#### ABOUT THIS TASK
Output the records below in full, word for word; pictures do not belong in it.

Transcribed page contents
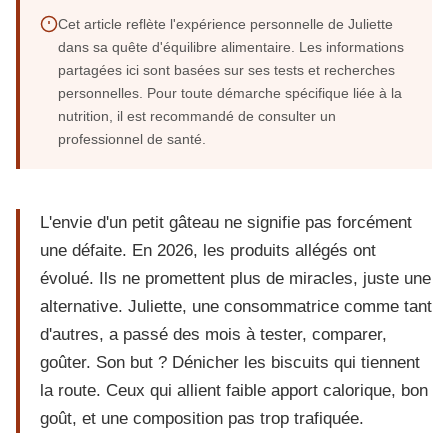
Cet article reflète l'expérience personnelle de Juliette
dans sa quête d'équilibre alimentaire. Les informations
partagées ici sont basées sur ses tests et recherches
personnelles. Pour toute démarche spécifique liée à la
nutrition, il est recommandé de consulter un
professionnel de santé.
L'envie d'un petit gâteau ne signifie pas forcément
une défaite. En 2026, les produits allégés ont
évolué. Ils ne promettent plus de miracles, juste une
alternative. Juliette, une consommatrice comme tant
d'autres, a passé des mois à tester, comparer,
goûter. Son but ? Dénicher les biscuits qui tiennent
la route. Ceux qui allient faible apport calorique, bon
goût, et une composition pas trop trafiquée.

#### ANSWER BOX
Cet article reflète l'expérience personnelle de Juliette
dans sa quête d'équilibre alimentaire. Les informations
partagées ici sont basées sur ses tests et recherches
personnelles. Pour toute démarche spécifique liée à la
nutrition, il est recommandé de consulter un
professionnel de santé.
L'envie d'un petit gâteau ne signifie pas forcément
une défaite. En 2026, les produits allégés ont
évolué. Ils ne promettent plus de miracles, juste une
alternative. Juliette, une consommatrice comme tant
d'autres, a passé des mois à tester, comparer,
goûter. Son but ? Dénicher les biscuits qui tiennent
la route. Ceux qui allient faible apport calorique, bon
goût, et une composition pas trop trafiquée.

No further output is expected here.